## SUPPLIED MATERIAL
■ ■ ■ ■

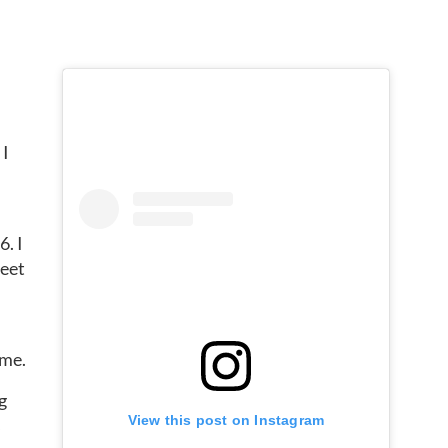
 I
6. I
meet
 me.
g
View this post on Instagram
s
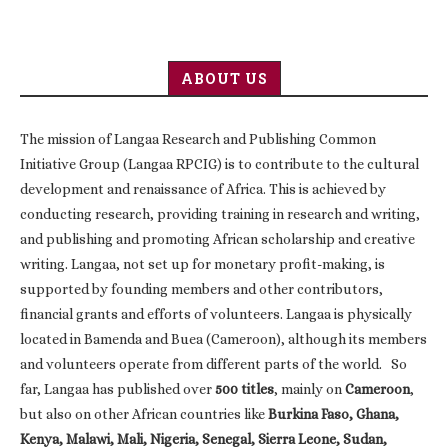
ABOUT US
The mission of Langaa Research and Publishing Common
Initiative Group (Langaa RPCIG) is to contribute to the cultural
development and renaissance of Africa. This is achieved by
conducting research, providing training in research and writing,
and publishing and promoting African scholarship and creative
writing. Langaa, not set up for monetary profit-making, is
supported by founding members and other contributors,
financial grants and efforts of volunteers. Langaa is physically
located in Bamenda and Buea (Cameroon), although its members
and volunteers operate from different parts of the world. So
far, Langaa has published over
500 titles
, mainly on
Cameroon
,
but also on other African countries like
Burkina Faso, Ghana,
Kenya, Malawi, Mali, Nigeria, Senegal, Sierra Leone, Sudan,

■ ■ ■ ■

## TASK DETAILS
Lines from the one with "and volunteers operate" through the last line of the listing above: return these exactly, and nothing else.

## EXERCISE SOLUTION
and volunteers operate from different parts of the world. So
far, Langaa has published over
500 titles
, mainly on
Cameroon
,
but also on other African countries like
Burkina Faso, Ghana,
Kenya, Malawi, Mali, Nigeria, Senegal, Sierra Leone, Sudan,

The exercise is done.